The temperature profile of the weld seam obtained is recorded immediately after the welding process and z. B. shown as a thermogram, and evaluated.

However, based on the image of the temperature distribution obtained, it is not possible to assign the recorded data directly to a specific location in the area of the weld seam.

As shown in Figure 1, an IR emitter 1 is provided according to the invention of the IR sensor 2, z. B. a thermal imaging camera, and forms a stationary reference point for determining the position of the measuring points of the IR sensor 2. Using this fixed reference point, the relative position of the measurement location of the IR sensor 2 in the area of the weld seam 3 can then be assigned spatially without any problems.

With the aid of the device according to the invention with an IR emitter 1, temperature data that can be precisely assigned locally can be obtained. FIG. 1 shows an IR emitter 1 made up of three glow elements a, bc and a moveable thermal imaging camera as an IR sensor 2. The thermal imaging camera 2 follows a welding torch 4, with which two metal sheets 5, 6 are welded and records the heat distribution in the area of the weld 3 immediately after the welding process.

The recorded IR data are then further processed in a known manner to evaluate the quality of the weld seam 3, e.g. b. using software programs available for this purpose.

With the aid of the reference point(s) provided by the IR emitter 1, the precise position of detected deviations in the measurement area of the weld seam 3 as the test object can be determined.

Since the evaluation can take place in real time, corrective measures can be taken immediately if irregularities occur or, for example, weld seam areas can be marked for a separate inspection.

The invention is equally suitable for the connection welding shown in the example for monitoring other welding processes, such as.

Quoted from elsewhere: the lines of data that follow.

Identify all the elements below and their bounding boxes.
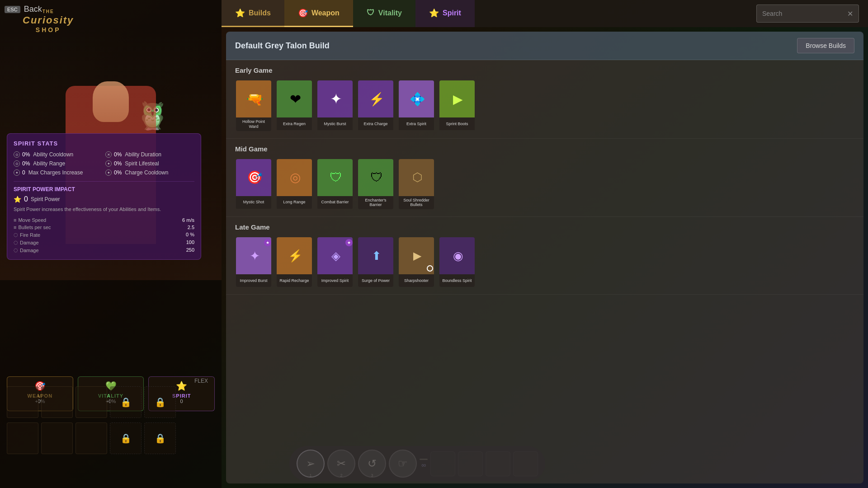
- sharpshooter-circle: [427, 265, 433, 272]
- sharpshooter-name: Sharpshooter: [399, 274, 434, 287]
- stats-grid: ⊙ 0% Ability Cooldown ✕ 0% Ability Durat…: [14, 151, 194, 176]
- extra-spirit-icon: 💠: [410, 92, 425, 107]
- item-hollow-point-ward[interactable]: 🔫 Hollow Point Ward: [235, 80, 272, 132]
- item-combat-barrier[interactable]: 🛡 Combat Barrier: [316, 158, 354, 211]
- item-sprint-boots[interactable]: ▶ Sprint Boots: [439, 80, 476, 132]
- weapon-slot-1: [7, 386, 38, 418]
- rapid-recharge-icon: ⚡: [288, 249, 302, 263]
- weapon-slot-locked-2: 🔒: [144, 386, 176, 418]
- search-close-icon[interactable]: ✕: [847, 9, 853, 18]
- soul-shredder-name: Soul Shredder Bullets: [399, 196, 434, 210]
- extra-spirit-icon-area: 💠: [399, 80, 435, 117]
- build-header: Default Grey Talon Build Browse Builds: [226, 32, 863, 60]
- build-title: Default Grey Talon Build: [235, 41, 330, 51]
- item-extra-charge[interactable]: ⚡ Extra Charge: [357, 80, 394, 132]
- back-button[interactable]: ESC Back: [5, 5, 42, 14]
- search-input[interactable]: [762, 10, 844, 17]
- extra-regen-icon-area: ❤: [277, 80, 313, 117]
- long-range-icon: ◎: [290, 170, 301, 185]
- improved-burst-icon-area: ✦ ★: [236, 237, 272, 274]
- browse-builds-button[interactable]: Browse Builds: [797, 38, 854, 53]
- enchanters-barrier-icon: 🛡: [370, 170, 383, 185]
- damage1-val: 100: [182, 239, 194, 245]
- range-label: Ability Range: [33, 160, 65, 167]
- cooldown-label: Ability Cooldown: [33, 151, 73, 158]
- tabs-bar: ⭐ Builds 🎯 Weapon 🛡 Vitality ⭐ Spirit ✕: [222, 0, 868, 27]
- combat-barrier-icon-area: 🛡: [317, 159, 354, 196]
- combat-stats: ≡ Move Speed 6 m/s ≡ Bullets per sec 2.5…: [14, 217, 194, 253]
- item-rapid-recharge[interactable]: ⚡ Rapid Recharge: [276, 236, 313, 288]
- duration-label: Ability Duration: [125, 151, 161, 158]
- item-extra-spirit[interactable]: 💠 Extra Spirit: [398, 80, 435, 132]
- item-long-range[interactable]: ◎ Long Range: [276, 158, 313, 211]
- mystic-burst-icon: ✦: [330, 90, 342, 108]
- item-boundless-spirit[interactable]: ◉ Boundless Spirit: [439, 236, 476, 288]
- mystic-burst-icon-area: ✦: [317, 80, 354, 117]
- boundless-spirit-icon-area: ◉: [439, 237, 476, 274]
- stat-max-charges: ✦ 0 Max Charges Increase: [14, 169, 103, 176]
- item-soul-shredder-bullets[interactable]: ⬡ Soul Shredder Bullets: [398, 158, 435, 211]
- charge-cd-val: 0%: [114, 169, 122, 176]
- item-improved-burst[interactable]: ✦ ★ Improved Burst: [235, 236, 272, 288]
- tab-vitality[interactable]: 🛡 Vitality: [353, 0, 415, 27]
- tab-spirit[interactable]: ⭐ Spirit: [415, 0, 475, 27]
- tab-weapon[interactable]: 🎯 Weapon: [284, 0, 353, 27]
- build-panel: Default Grey Talon Build Browse Builds E…: [226, 32, 863, 483]
- mystic-shot-icon: 🎯: [247, 170, 263, 185]
- mid-game-items: 🎯 Mystic Shot ◎ Long Range 🛡 Combat: [235, 158, 854, 211]
- mid-game-title: Mid Game: [235, 145, 854, 153]
- spirit-slot-2: [41, 422, 73, 454]
- weapon-tab-label: Weapon: [311, 9, 340, 17]
- sprint-boots-name: Sprint Boots: [439, 117, 475, 130]
- item-mystic-shot[interactable]: 🎯 Mystic Shot: [235, 158, 272, 211]
- flex-label: FLEX: [194, 378, 208, 384]
- move-speed-icon: ≡: [14, 217, 16, 223]
- soul-shredder-icon-area: ⬡: [399, 159, 435, 196]
- vitality-tab-label: Vitality: [378, 9, 402, 17]
- item-enchanters-barrier[interactable]: 🛡 Enchanter's Barrier: [357, 158, 394, 211]
- spirit-power-desc: Spirit Power increases the effectiveness…: [14, 206, 194, 213]
- charges-label: Max Charges Increase: [28, 169, 83, 176]
- move-speed-val: 6 m/s: [182, 217, 194, 223]
- fire-rate-val: 0 %: [182, 232, 194, 238]
- spirit-power-label: Spirit Power: [31, 196, 60, 202]
- lifesteal-label: Spirit Lifesteal: [125, 160, 159, 167]
- extra-charge-icon: ⚡: [369, 92, 385, 107]
- spirit-tab-label: Spirit: [443, 9, 461, 17]
- builds-tab-label: Builds: [249, 9, 271, 17]
- stat-spirit-lifesteal: ✦ 0% Spirit Lifesteal: [105, 160, 194, 167]
- cooldown-val: 0%: [22, 151, 30, 158]
- move-speed-label: ≡ Move Speed: [14, 217, 180, 223]
- improved-burst-icon: ✦: [250, 249, 260, 263]
- spirit-tab-icon: ⭐: [429, 8, 439, 18]
- boundless-spirit-icon: ◉: [453, 249, 463, 263]
- item-extra-regen[interactable]: ❤ Extra Regen: [276, 80, 313, 132]
- item-sharpshooter[interactable]: ▶ Sharpshooter: [398, 236, 435, 288]
- character-head: [93, 81, 129, 122]
- back-label: Back: [24, 5, 42, 14]
- mystic-shot-icon-area: 🎯: [236, 159, 272, 196]
- early-game-section: Early Game 🔫 Hollow Point Ward ❤ Extra R…: [226, 60, 863, 139]
- hollow-point-icon-area: 🔫: [236, 80, 272, 117]
- range-icon: ⊙: [14, 160, 20, 167]
- extra-regen-icon: ❤: [290, 91, 301, 107]
- spirit-power-zero: 0: [24, 195, 28, 203]
- bullets-icon: ≡: [14, 225, 16, 230]
- search-box[interactable]: ✕: [756, 5, 859, 23]
- charge-cd-icon: ✦: [105, 169, 112, 176]
- damage2-icon: ◌: [14, 247, 18, 253]
- tab-builds[interactable]: ⭐ Builds: [222, 0, 284, 27]
- weapon-slot-locked-1: 🔒: [110, 386, 142, 418]
- early-game-items: 🔫 Hollow Point Ward ❤ Extra Regen ✦: [235, 80, 854, 132]
- long-range-icon-area: ◎: [277, 159, 313, 196]
- charges-icon: ✦: [14, 169, 20, 176]
- item-mystic-burst[interactable]: ✦ Mystic Burst: [316, 80, 354, 132]
- item-improved-spirit[interactable]: ◈ ★ Improved Spirit: [316, 236, 354, 288]
- stat-ability-duration: ✕ 0% Ability Duration: [105, 151, 194, 158]
- item-surge-of-power[interactable]: ⬆ Surge of Power: [357, 236, 394, 288]
- spirit-slot-3: [75, 422, 107, 454]
- extra-charge-name: Extra Charge: [358, 117, 393, 130]
- late-game-section: Late Game ✦ ★ Improved Burst ⚡ Rapid Rec…: [226, 217, 863, 295]
- mystic-burst-name: Mystic Burst: [317, 117, 353, 130]
- rapid-recharge-name: Rapid Recharge: [277, 274, 312, 287]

B. build-up welding or additive welding.

The device and method according to the invention are distinguished by their simplicity, since a simple incandescent element such as an incandescent wire is sufficient as a locally fixed IR emitter 1 . reference list

1 IR emitter

2 IR sensor 3 weld seam

4 welding torches

5, 6 components to be connected, e.g. B. Sheets

Claims

7 claims

1. A device for spatially determining the position of an IR measuring system, the device comprising a stationary IR emitter (1) as a reference point and an IR sensor (2), the IR emitter (1) serving as a stationary reference point for determining the position of the measuring points of the IR sensor (2) is used on a test object.

2. Device according to claim 1, wherein the IR sensor (2), a test object or both are designed to be movable.

3. Device according to claim 1 or 2, wherein the IR sensor (2) is a thermal imager, thermal line camera or pyrometer.

4. Device according to one of claims 1 to 3, wherein the IR emitter (1) is a filament, glow plug, incandescent lamp or heating cartridge.

5. Method for determining the current position of a measuring point of an IR sensor (2) on a test object, the measuring point being detected by an IR sensor (2) and the current position of the measuring point using an IR emitter (1) as fixed reference point to the IR sensor is determined.

6. The method according to claim 5, wherein the relative movement between the IR sensor (2) and a test object is measured in order to trace the data back to the IR emitter (1) as a stationary reference point.

7. The method according to claim 5 or 6, wherein a thermal imager, thermal line camera or pyrometer is used as the movable IR sensor (2). 8th

8. The method according to any one of claims 5 to 7, wherein a filament, glow plug, incandescent lamp or heating cartridge is used as the IR emitter (1).

9. The method according to any one of claims 5 to 8, wherein the temperature field of the cooling surface of a weld and possibly adjacent surfaces of components to be connected (5, 6) in the region of a weld seam (3) is detected.

10. Use of the device according to any one of claims 1 to 4 or one

Method according to one of Claims 5 to 9, for determining the current position of a measuring point of an IR sensor (2) on a test object.

11. Use of the device according to claim 10, wherein the test object is a weld seam (3).